NOTE: I didn't write this summary. I'm just posting it for Jake Sherin, because he doesn't have access to the blog at the moment.
D3S is a checker that uses predicates,
specified by a developer, and checks these predicates while a system
is running. The goal is to automate a lot of what would normally be a
manual debugging process. In addition, it allows run-time checking to
scale to large systems and makes the checking fault tolerant. D3S
addresses three main challenges. The first is that the developer must
be able to easily point out what properties to check but allow the
checking to use multiple machines so large systems can be checked at
run-time. To address this, checkers can be organized in a
directed-acyclic graph. Each vertex is a computational stage, and
sequential C++ functions can be written for checkers in this stage.
State tuples are outputted by the checkers and flow to the downstream
vertices in the graph. A vertex can be mapped to several verifier
processes that run the checkers in parallel, so that D3S can use
multiple machines to scale run-time checking.
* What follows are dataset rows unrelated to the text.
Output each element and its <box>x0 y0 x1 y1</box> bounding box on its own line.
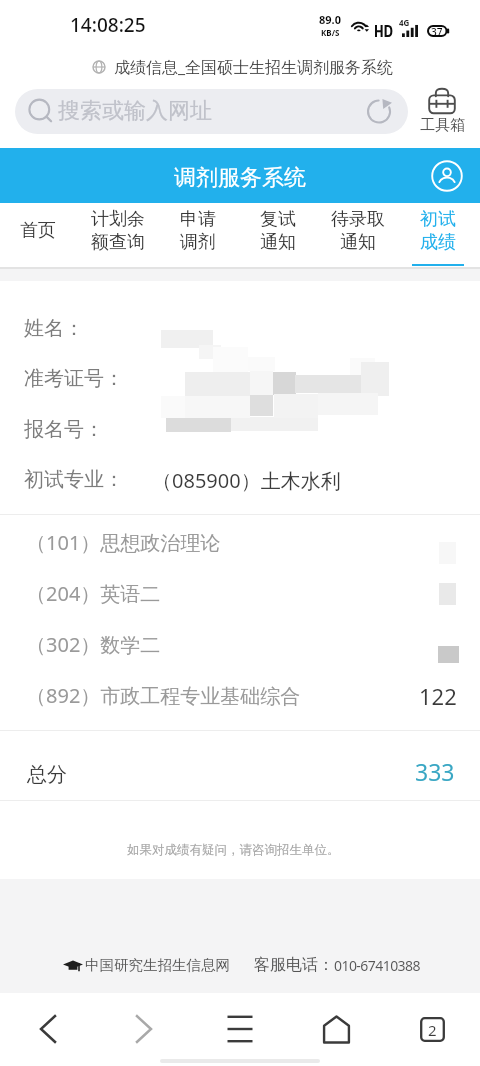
other: Refresh <box>367 100 391 124</box>
staticText: 额查询 <box>91 231 145 254</box>
button[interactable]: （101）思想政治理论 <box>0 518 480 569</box>
button[interactable]: Back <box>0 993 96 1065</box>
button[interactable]: 中国研究生招生信息网 <box>85 956 230 974</box>
staticText: 122 <box>419 681 457 711</box>
staticText: 调剂服务系统 <box>174 164 306 192</box>
staticText: 010-67410388 <box>334 956 420 975</box>
staticText: 如果对成绩有疑问，请咨询招生单位。 <box>127 842 340 858</box>
staticText: 89.0 <box>319 12 341 27</box>
staticText: 搜索或输入网址 <box>58 97 212 125</box>
staticText: 报名号： <box>24 417 104 442</box>
button[interactable]: 待录取 <box>318 203 398 268</box>
staticText: 待录取 <box>331 208 385 231</box>
staticText: 计划余 <box>91 208 145 231</box>
button[interactable]: 复试 <box>238 203 318 268</box>
button[interactable]: Forward <box>96 993 192 1065</box>
staticText: 初试 <box>420 208 456 231</box>
staticText: （204）英语二 <box>26 580 161 607</box>
staticText: 复试 <box>260 208 296 231</box>
staticText: 通知 <box>340 231 376 254</box>
button[interactable]: 首页 <box>0 203 78 268</box>
staticText: （302）数学二 <box>26 631 161 658</box>
staticText: 333 <box>415 756 455 787</box>
staticText: 申请 <box>180 208 216 231</box>
staticText: 工具箱 <box>420 116 465 135</box>
button[interactable]: 搜索或输入网址 <box>15 89 408 134</box>
button[interactable]: 总分 <box>0 730 480 800</box>
staticText: （101）思想政治理论 <box>26 529 221 556</box>
button[interactable]: Tabs <box>384 993 480 1065</box>
staticText: ： <box>318 955 334 975</box>
staticText: 成绩 <box>420 231 456 254</box>
staticText: 37 <box>431 25 443 39</box>
button[interactable]: 申请 <box>158 203 238 268</box>
button[interactable]: Menu <box>192 993 288 1065</box>
button[interactable]: 初试 <box>398 203 478 268</box>
button[interactable]: Account <box>431 160 463 192</box>
staticText: （085900）土木水利 <box>152 467 341 494</box>
staticText: （892）市政工程专业基础综合 <box>26 682 301 709</box>
staticText: 14:08:25 <box>70 12 146 38</box>
staticText: 首页 <box>20 219 56 242</box>
staticText: 2 <box>428 1020 437 1040</box>
staticText: KB/S <box>321 27 340 38</box>
button[interactable]: 计划余 <box>78 203 158 268</box>
staticText: 姓名： <box>24 316 84 341</box>
staticText: 4G <box>399 17 410 28</box>
button[interactable]: （204）英语二 <box>0 569 480 620</box>
staticText: 成绩信息_全国硕士生招生调剂服务系统 <box>114 56 394 78</box>
staticText: 客服电话 <box>254 955 318 975</box>
button[interactable]: 工具箱 <box>417 87 467 135</box>
staticText: 总分 <box>27 762 67 787</box>
staticText: 调剂 <box>180 231 216 254</box>
staticText: 准考证号： <box>24 366 124 391</box>
staticText: 初试专业： <box>24 467 124 492</box>
staticText: 通知 <box>260 231 296 254</box>
button[interactable]: Home <box>288 993 384 1065</box>
button[interactable]: （892）市政工程专业基础综合 <box>0 671 480 722</box>
button[interactable]: （302）数学二 <box>0 620 480 671</box>
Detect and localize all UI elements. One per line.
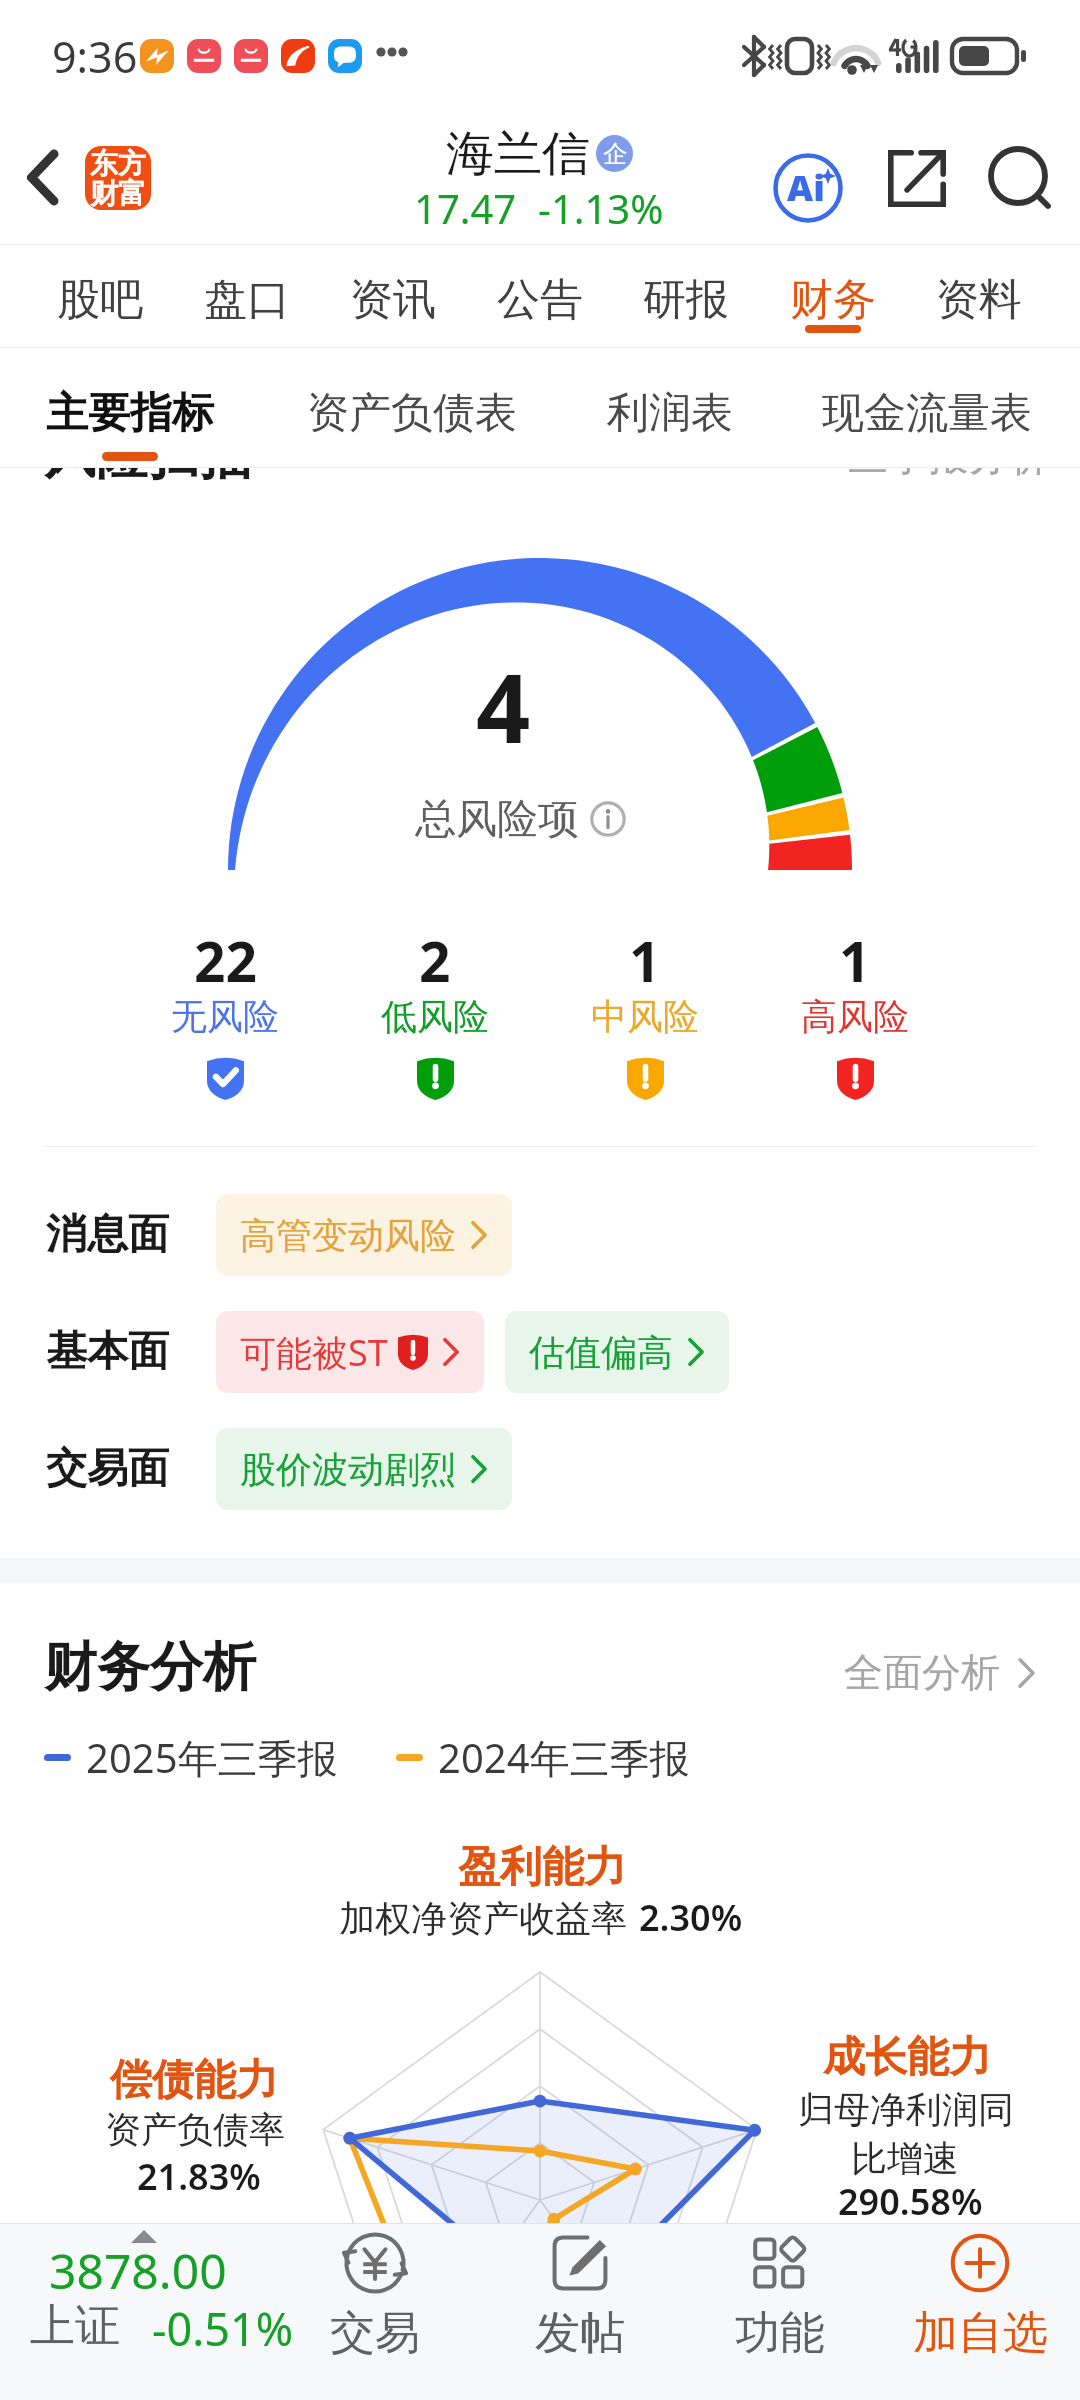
button[interactable]: 东方 财富 <box>85 146 151 210</box>
staticText: 三季报分析 <box>848 468 1048 481</box>
staticText: 基本面 <box>46 1326 169 1378</box>
button[interactable]: 资产负债表 <box>252 348 572 468</box>
staticText: 资产负债率 <box>105 2107 285 2152</box>
button[interactable]: 估值偏高 <box>505 1311 729 1393</box>
button[interactable]: 可能被ST <box>216 1311 484 1393</box>
staticText: 资讯 <box>350 273 436 327</box>
staticText: 归母净利润同 <box>798 2087 1014 2132</box>
button[interactable]: 股价波动剧烈 <box>216 1428 512 1510</box>
staticText: 估值偏高 <box>529 1330 673 1375</box>
staticText: 交易面 <box>46 1443 169 1495</box>
staticText: 2025年三季报 <box>86 1730 338 1785</box>
staticText: 企 <box>603 139 627 169</box>
staticText: 中风险 <box>591 994 699 1039</box>
staticText: 可能被ST <box>240 1328 388 1377</box>
staticText: 股价波动剧烈 <box>240 1447 456 1492</box>
staticText: 低风险 <box>381 994 489 1039</box>
staticText: 高管变动风险 <box>240 1213 456 1258</box>
staticText: 成长能力 <box>823 2031 991 2084</box>
button[interactable]: AI assistant <box>763 143 853 233</box>
staticText: 偿债能力 <box>110 2054 278 2107</box>
staticText: 2 <box>419 923 451 998</box>
button[interactable]: 全面分析 <box>844 1648 1035 1697</box>
button[interactable]: 主要指标 <box>0 348 290 468</box>
staticText: 2024年三季报 <box>438 1730 690 1785</box>
staticText: 现金流量表 <box>822 387 1032 440</box>
staticText: -1.13% <box>538 181 664 235</box>
staticText: 3878.00 <box>49 2238 227 2303</box>
staticText: 风险扫描 <box>44 468 252 489</box>
staticText: 公告 <box>497 273 583 327</box>
staticText: 交易 <box>330 2305 420 2362</box>
staticText: 资产负债表 <box>307 387 517 440</box>
staticText: 消息面 <box>46 1209 169 1261</box>
staticText: 盘口 <box>204 273 290 327</box>
staticText: Ai <box>787 163 825 212</box>
staticText: 比增速 <box>851 2136 959 2181</box>
staticText: 功能 <box>735 2305 825 2362</box>
button[interactable]: 发帖 <box>470 2223 690 2400</box>
staticText: 研报 <box>643 273 729 327</box>
button[interactable]: 高管变动风险 <box>216 1194 512 1276</box>
button[interactable]: Back <box>0 134 86 220</box>
button[interactable]: 股吧 <box>27 245 173 348</box>
staticText: 9:36 <box>52 27 138 86</box>
staticText: 全面分析 <box>844 1648 1000 1697</box>
staticText: 海兰信 <box>446 124 590 184</box>
staticText: 上证 <box>30 2298 120 2355</box>
button[interactable]: 财务 <box>760 245 906 348</box>
button[interactable]: 加自选 <box>870 2223 1080 2400</box>
staticText: 22 <box>194 923 257 998</box>
staticText: 21.83% <box>137 2152 261 2201</box>
button[interactable]: Share <box>888 150 946 207</box>
staticText: 290.58% <box>838 2177 983 2223</box>
button[interactable]: 利润表 <box>510 348 830 468</box>
staticText: 高风险 <box>801 994 909 1039</box>
button[interactable]: 资讯 <box>320 245 466 348</box>
staticText: 资料 <box>936 273 1022 327</box>
staticText: 4 <box>476 641 531 770</box>
button[interactable]: 公告 <box>467 245 613 348</box>
staticText: 1 <box>839 923 871 998</box>
button[interactable]: 交易 <box>265 2223 485 2400</box>
staticText: 2.30% <box>639 1893 743 1942</box>
button[interactable]: 盘口 <box>174 245 320 348</box>
staticText: 东方 财富 <box>90 146 146 210</box>
staticText: 发帖 <box>535 2305 625 2362</box>
staticText: 股吧 <box>57 273 143 327</box>
staticText: 加权净资产收益率 <box>339 1896 627 1941</box>
staticText: 无风险 <box>171 994 279 1039</box>
button[interactable]: 资料 <box>906 245 1052 348</box>
staticText: 加自选 <box>913 2305 1048 2362</box>
staticText: 1 <box>629 923 661 998</box>
staticText: 总风险项 <box>415 794 579 846</box>
button[interactable]: 功能 <box>670 2223 890 2400</box>
button[interactable]: 3878.00 <box>0 2224 300 2400</box>
button[interactable]: 研报 <box>613 245 759 348</box>
staticText: 利润表 <box>607 387 733 440</box>
staticText: 盈利能力 <box>458 1841 626 1894</box>
staticText: 财务 <box>790 273 876 327</box>
staticText: -0.51% <box>152 2298 294 2359</box>
staticText: 17.47 <box>414 181 517 235</box>
staticText: 财务分析 <box>44 1634 256 1701</box>
staticText: 主要指标 <box>46 387 214 440</box>
button[interactable]: 现金流量表 <box>767 348 1080 468</box>
button[interactable]: Search <box>990 146 1052 208</box>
The second challenge is
that D3S must be able to deal with failures of checking machines. To
do this, D3S monitors verifier processes, so that when one fails, a
new one can be started with the input of the failed process. The
third challenge is that D3S should handle failures of processes being
checked. This is solved by removing the failed processes from
globally-consistent snapshots before checking them. A logical clock
is used to order the exposed state tuples, and there is knowledge of
which processes are in the snapshot at each timestamp.
D3S allows for a developer to write
predicates,which are compiled by D3S for a state exposer and a
checking logic module. These can be inserted while the system is
running, but violations that occurred prior to the insertion may be
missed. In addition, D3S run-time can partition computation across
multiple machines, without much effort from the developer. D3S
supports stream processing, where vertices only transmit difference
in their output compared to the last timestamp, and check the state
incrementally. This is useful because consecutive timestamps may only
have a slight difference in state. Sampling is also supported by D3S
in order to help developers further reduce the overhead.
Global snapshots are integral to D3S.
First, a global timestamp is acquired, using a logical clock. When a
process sends a message, it attaches its logical clock as well. A
receiving process sets its logical clock to the maximum of its local
logical clock and the attached clock, so that D3S run-time preserves
happens-before relationships, can order all tuples in a consistent
total order, and can construct snapshots.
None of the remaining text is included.